Standing near a field of solar panels under construction in Mt. Olive on Nov. 10, Gov. Phil Murphy said he would sign an executive order accelerating the state’s already ambitious goals to deal with climate change by reducing greenhouse gas emissions. Previously, the administration had targeted an 80% reduction from 2006 levels by 2050. Under the new order, the goal is a 50% reduction by 2030.
The move is in line with Murphy’s aggressive plans to promote the use of renewable energy sources. In fact, under his Energy Master Plan the state is supposed to derive 100% of its power needs from renewables by 2050.
While environmental activists have applauded the goals, business groups have expressed concerns about the costs associated with the master plan. Perhaps no group has been more vocal than the Fuel Merchants Association of New Jersey, which as the name implies represents petroleum marketers.

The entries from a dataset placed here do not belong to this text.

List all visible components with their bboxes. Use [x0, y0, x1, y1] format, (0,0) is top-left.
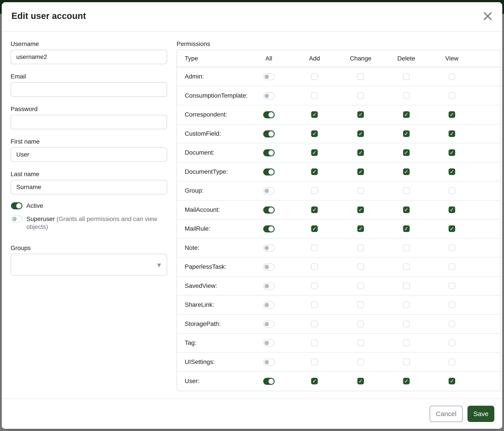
- perm-view-cell: ✓: [429, 225, 475, 232]
- perm-checkbox-delete[interactable]: [403, 321, 410, 327]
- perm-checkbox-view[interactable]: [449, 359, 455, 365]
- perm-checkbox-add[interactable]: [311, 73, 318, 80]
- perm-checkbox-change[interactable]: ✓: [357, 225, 364, 232]
- perm-checkbox-add[interactable]: [311, 283, 318, 289]
- close-icon[interactable]: ×: [480, 8, 496, 24]
- perm-checkbox-add[interactable]: ✓: [311, 207, 318, 213]
- password-field[interactable]: [10, 115, 167, 129]
- perm-toggle-all[interactable]: [263, 263, 275, 270]
- perm-toggle-all[interactable]: [263, 187, 275, 194]
- perm-checkbox-view[interactable]: ✓: [449, 111, 455, 118]
- perm-checkbox-change[interactable]: [357, 244, 364, 251]
- groups-select[interactable]: ▾: [10, 254, 167, 276]
- perm-toggle-all[interactable]: [263, 169, 275, 175]
- perm-checkbox-delete[interactable]: [403, 301, 410, 308]
- active-toggle-row: Active: [11, 202, 167, 210]
- perm-checkbox-delete[interactable]: [403, 359, 410, 365]
- perm-toggle-all[interactable]: [263, 92, 275, 99]
- perm-checkbox-change[interactable]: ✓: [357, 207, 364, 213]
- perm-checkbox-change[interactable]: [357, 92, 364, 99]
- perm-checkbox-view[interactable]: ✓: [449, 378, 455, 384]
- perm-checkbox-delete[interactable]: ✓: [403, 111, 410, 118]
- perm-checkbox-change[interactable]: ✓: [357, 149, 364, 156]
- perm-checkbox-add[interactable]: [311, 92, 318, 99]
- perm-checkbox-add[interactable]: ✓: [311, 149, 318, 156]
- save-button[interactable]: Save: [468, 406, 494, 422]
- active-toggle[interactable]: [11, 202, 22, 209]
- perm-checkbox-view[interactable]: ✓: [449, 169, 455, 175]
- perm-toggle-all[interactable]: [263, 149, 275, 156]
- perm-checkbox-change[interactable]: [357, 283, 364, 289]
- perm-checkbox-view[interactable]: [449, 283, 455, 289]
- perm-checkbox-add[interactable]: [311, 263, 318, 270]
- perm-checkbox-change[interactable]: [357, 263, 364, 270]
- perm-checkbox-add[interactable]: [311, 244, 318, 251]
- perm-toggle-all[interactable]: [263, 244, 275, 251]
- perm-checkbox-view[interactable]: ✓: [449, 130, 455, 137]
- perm-checkbox-add[interactable]: ✓: [311, 378, 318, 384]
- perm-checkbox-change[interactable]: [357, 73, 364, 80]
- perm-checkbox-delete[interactable]: ✓: [403, 225, 410, 232]
- perm-checkbox-add[interactable]: ✓: [311, 130, 318, 137]
- perm-checkbox-view[interactable]: ✓: [449, 149, 455, 156]
- perm-checkbox-delete[interactable]: [403, 73, 410, 80]
- username-input[interactable]: [10, 50, 167, 64]
- perm-toggle-all[interactable]: [263, 207, 275, 214]
- perm-checkbox-delete[interactable]: [403, 187, 410, 194]
- perm-checkbox-view[interactable]: [449, 263, 455, 270]
- cancel-button[interactable]: Cancel: [430, 406, 463, 422]
- perm-checkbox-delete[interactable]: ✓: [403, 169, 410, 175]
- perm-checkbox-add[interactable]: [311, 359, 318, 365]
- perm-toggle-all[interactable]: [263, 73, 275, 80]
- perm-checkbox-change[interactable]: ✓: [357, 169, 364, 175]
- perm-checkbox-view[interactable]: ✓: [449, 225, 455, 232]
- perm-checkbox-add[interactable]: ✓: [311, 111, 318, 118]
- perm-toggle-all[interactable]: [263, 301, 275, 308]
- perm-checkbox-delete[interactable]: ✓: [403, 378, 410, 384]
- perm-checkbox-view[interactable]: ✓: [449, 207, 455, 213]
- perm-checkbox-change[interactable]: [357, 321, 364, 327]
- last-name-field[interactable]: [10, 180, 167, 194]
- perm-checkbox-change[interactable]: ✓: [357, 378, 364, 384]
- perm-toggle-all[interactable]: [263, 321, 275, 328]
- perm-checkbox-delete[interactable]: [403, 92, 410, 99]
- perm-checkbox-change[interactable]: ✓: [357, 130, 364, 137]
- perm-checkbox-change[interactable]: ✓: [357, 111, 364, 118]
- perm-checkbox-view[interactable]: [449, 301, 455, 308]
- perm-checkbox-change[interactable]: [357, 301, 364, 308]
- perm-checkbox-add[interactable]: [311, 321, 318, 327]
- perm-checkbox-view[interactable]: [449, 340, 455, 346]
- perm-checkbox-change[interactable]: [357, 359, 364, 365]
- perm-checkbox-add[interactable]: [311, 301, 318, 308]
- perm-checkbox-delete[interactable]: [403, 340, 410, 346]
- perm-checkbox-delete[interactable]: [403, 244, 410, 251]
- email-field[interactable]: [10, 82, 167, 97]
- perm-checkbox-view[interactable]: [449, 187, 455, 194]
- perm-checkbox-view[interactable]: [449, 92, 455, 99]
- perm-checkbox-delete[interactable]: ✓: [403, 130, 410, 137]
- perm-checkbox-delete[interactable]: ✓: [403, 207, 410, 213]
- perm-toggle-all[interactable]: [263, 283, 275, 290]
- perm-toggle-all[interactable]: [263, 130, 275, 137]
- permission-type-label: CustomField:: [177, 130, 246, 137]
- perm-toggle-all[interactable]: [263, 111, 275, 118]
- perm-checkbox-view[interactable]: [449, 244, 455, 251]
- perm-toggle-all[interactable]: [263, 225, 275, 233]
- perm-checkbox-view[interactable]: [449, 73, 455, 80]
- perm-checkbox-change[interactable]: [357, 340, 364, 346]
- perm-toggle-all[interactable]: [263, 378, 275, 385]
- perm-checkbox-add[interactable]: [311, 187, 318, 194]
- perm-checkbox-add[interactable]: ✓: [311, 225, 318, 232]
- perm-checkbox-change[interactable]: [357, 187, 364, 194]
- perm-toggle-all[interactable]: [263, 340, 275, 347]
- perm-checkbox-delete[interactable]: [403, 283, 410, 289]
- permission-row: CustomField:✓✓✓✓: [177, 125, 501, 144]
- perm-checkbox-delete[interactable]: [403, 263, 410, 270]
- perm-checkbox-add[interactable]: ✓: [311, 169, 318, 175]
- perm-checkbox-add[interactable]: [311, 340, 318, 346]
- perm-toggle-all[interactable]: [263, 359, 275, 366]
- perm-checkbox-delete[interactable]: ✓: [403, 149, 410, 156]
- superuser-toggle[interactable]: [11, 216, 22, 223]
- first-name-field[interactable]: [10, 147, 167, 162]
- perm-checkbox-view[interactable]: [449, 321, 455, 327]
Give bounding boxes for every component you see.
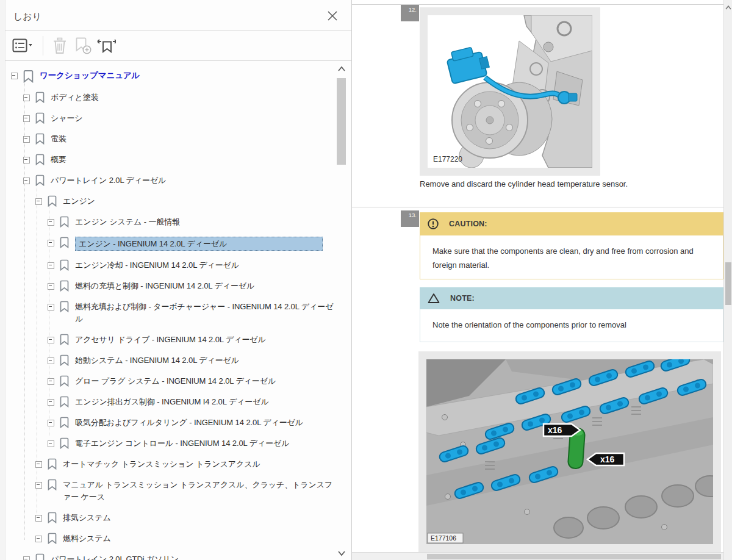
bookmark-item[interactable]: 電装 [5,129,336,149]
expand-toggle-icon[interactable] [23,136,30,143]
bookmark-label[interactable]: パワートレイン 2.0L ディーゼル [51,174,166,187]
bookmark-item[interactable]: 排気システム [5,508,336,528]
new-bookmark-icon[interactable] [73,37,93,55]
caution-text: Make sure that the components are clean,… [420,235,723,279]
expand-toggle-icon[interactable] [35,461,42,468]
close-icon[interactable] [326,10,339,22]
bookmark-label[interactable]: エンジン - INGENIUM 14 2.0L ディーゼル [75,237,323,251]
expand-toggle-icon[interactable] [48,357,54,364]
expand-toggle-icon[interactable] [35,515,42,522]
document-vertical-scrollbar[interactable] [723,0,732,560]
bookmark-label[interactable]: 始動システム - INGENIUM 14 2.0L ディーゼル [75,354,239,367]
note-text: Note the orientation of the components p… [420,309,723,342]
scroll-down-icon[interactable] [337,550,346,556]
bookmark-item[interactable]: パワートレイン 2.0L GTDi ガソリン [5,549,336,560]
expand-toggle-icon[interactable] [48,337,54,343]
scroll-up-icon[interactable] [725,5,732,10]
sidebar-scrollbar[interactable] [336,62,347,560]
expand-toggle-icon[interactable] [48,440,54,447]
bookmark-item[interactable]: 始動システム - INGENIUM 14 2.0L ディーゼル [5,350,336,371]
bookmark-item[interactable]: エンジン冷却 - INGENIUM 14 2.0L ディーゼル [5,255,336,276]
bookmark-item[interactable]: ワークショップマニュアル [5,65,336,87]
vertical-scrollbar-thumb[interactable] [725,262,731,305]
expand-toggle-icon[interactable] [23,115,30,122]
expand-toggle-icon[interactable] [48,262,54,269]
bookmark-label[interactable]: 燃料の充填と制御 - INGENIUM 14 2.0L ディーゼル [75,280,254,292]
expand-toggle-icon[interactable] [23,556,30,560]
bookmark-label[interactable]: グロー プラグ システム - INGENIUM 14 2.0L ディーゼル [75,375,276,387]
expand-toggle-icon[interactable] [23,157,30,163]
figure-label: E177220 [433,155,462,163]
bookmark-label[interactable]: エンジン冷却 - INGENIUM 14 2.0L ディーゼル [75,259,239,271]
document-horizontal-scrollbar[interactable] [352,552,723,560]
bookmark-icon [35,112,45,124]
bookmark-item[interactable]: 吸気分配およびフィルタリング - INGENIUM 14 2.0L ディーゼル [5,412,336,433]
bookmark-label[interactable]: ワークショップマニュアル [40,70,140,82]
expand-toggle-icon[interactable] [11,73,18,79]
bookmark-label[interactable]: ボディと塗装 [51,92,99,104]
bookmark-label[interactable]: 燃料システム [63,533,111,545]
document-page: 12. [352,0,723,552]
bookmark-item[interactable]: エンジン - INGENIUM 14 2.0L ディーゼル [5,232,336,255]
horizontal-scrollbar-thumb[interactable] [427,554,721,559]
engine-sensor-illustration [428,15,592,168]
expand-toggle-icon[interactable] [48,420,54,426]
bookmark-label[interactable]: エンジン [63,195,95,207]
bookmark-item[interactable]: ボディと塗装 [5,87,336,108]
bookmarks-toolbar [5,31,352,61]
bookmark-icon [60,237,69,248]
bookmark-item[interactable]: グロー プラグ システム - INGENIUM 14 2.0L ディーゼル [5,371,336,392]
bookmark-item[interactable]: オートマチック トランスミッション トランスアクスル [5,454,336,475]
bookmark-label[interactable]: 燃料充填および制御 - ターボチャージャー - INGENIUM 14 2.0L… [75,301,336,325]
callout-x16-left: x16 [587,453,624,465]
expand-toggle-icon[interactable] [35,198,42,205]
bookmark-item[interactable]: 燃料の充填と制御 - INGENIUM 14 2.0L ディーゼル [5,276,336,296]
bookmark-item[interactable]: エンジン [5,191,336,212]
expand-toggle-icon[interactable] [48,378,54,385]
delete-bookmark-icon[interactable] [50,37,70,55]
expand-toggle-icon[interactable] [48,304,54,311]
bookmark-label[interactable]: マニュアル トランスミッション トランスアクスル、クラッチ、トランスファー ケー… [63,479,336,503]
bookmark-label[interactable]: エンジン システム - 一般情報 [75,216,180,228]
bookmark-label[interactable]: 吸気分配およびフィルタリング - INGENIUM 14 2.0L ディーゼル [75,417,303,429]
bookmark-icon [35,553,45,560]
bookmark-label[interactable]: 電子エンジン コントロール - INGENIUM 14 2.0L ディーゼル [75,437,289,450]
bookmark-item[interactable]: エンジン システム - 一般情報 [5,212,336,232]
bookmarks-panel: しおり [0,0,352,560]
sidebar-scrollbar-thumb[interactable] [337,78,346,165]
tree-connector [24,74,25,540]
expand-toggle-icon[interactable] [23,178,30,184]
bookmark-label[interactable]: エンジン排出ガス制御 - INGENIUM I4 2.0L ディーゼル [75,396,269,408]
expand-toggle-icon[interactable] [48,283,54,290]
options-menu-icon[interactable] [12,37,32,55]
expand-toggle-icon[interactable] [48,219,54,226]
scroll-up-icon[interactable] [337,66,346,72]
bookmark-label[interactable]: 概要 [51,154,66,166]
expand-toggle-icon[interactable] [35,536,42,542]
bookmarks-panel-header: しおり [5,0,352,31]
bookmark-label[interactable]: オートマチック トランスミッション トランスアクスル [63,458,260,470]
bookmark-icon [60,354,69,366]
bookmark-item[interactable]: 電子エンジン コントロール - INGENIUM 14 2.0L ディーゼル [5,433,336,454]
bookmark-label[interactable]: シャーシ [51,112,83,124]
expand-current-bookmark-icon[interactable] [96,37,116,55]
bookmark-item[interactable]: 燃料充填および制御 - ターボチャージャー - INGENIUM 14 2.0L… [5,296,336,329]
expand-toggle-icon[interactable] [23,95,30,101]
expand-toggle-icon[interactable] [35,482,42,489]
bookmark-icon [48,458,57,470]
bookmark-label[interactable]: 電装 [51,133,66,145]
bookmark-item[interactable]: シャーシ [5,108,336,129]
bookmark-item[interactable]: アクセサリ ドライブ - INGENIUM 14 2.0L ディーゼル [5,329,336,350]
bookmark-label[interactable]: 排気システム [63,512,111,524]
expand-toggle-icon[interactable] [48,399,54,406]
bookmark-icon [23,70,34,83]
bookmark-item[interactable]: エンジン排出ガス制御 - INGENIUM I4 2.0L ディーゼル [5,392,336,412]
bookmark-label[interactable]: アクセサリ ドライブ - INGENIUM 14 2.0L ディーゼル [75,334,266,346]
expand-toggle-icon[interactable] [48,240,54,246]
bookmark-item[interactable]: 概要 [5,149,336,170]
bookmark-item[interactable]: マニュアル トランスミッション トランスアクスル、クラッチ、トランスファー ケー… [5,475,336,508]
bookmark-item[interactable]: パワートレイン 2.0L ディーゼル [5,170,336,191]
bookmark-tree: ワークショップマニュアル ボディと塗装 シャーシ 電装 概要 パワートレイン 2… [5,61,336,560]
bookmark-item[interactable]: 燃料システム [5,528,336,549]
bookmark-label[interactable]: パワートレイン 2.0L GTDi ガソリン [51,553,179,560]
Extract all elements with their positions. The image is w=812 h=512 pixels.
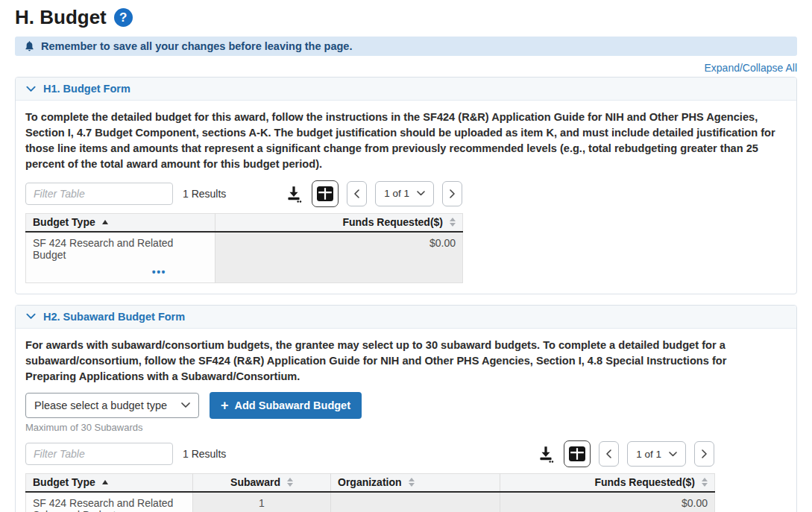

For this special edition of NJBIZ Conversations, Editor Jeff Kanige spoke with Eric DeGesero, the group’s executive vice president, about the its research about what the plan would mean for homeowners, whether technology can or will help reach those goals and how the governor should go about fighting climate change.
“The state should work with the industry that is involved in energy distribution and work with us to decarbonize the existing fuels because the two primary fuels –natural gas, which is primary by a mile – and heating oil both have a path to achieve the governor’s objective in a more cost effective more measured and, quite honestly, maybe even a faster rate,” he said. “Let’s stop the the mandatory electrification only. Let’s start working on achieving the objective in a more reasonable manner. That’s where our difference with the governor is – on the means. … We’re in agreement. Let’s just work together and do it in a better way.”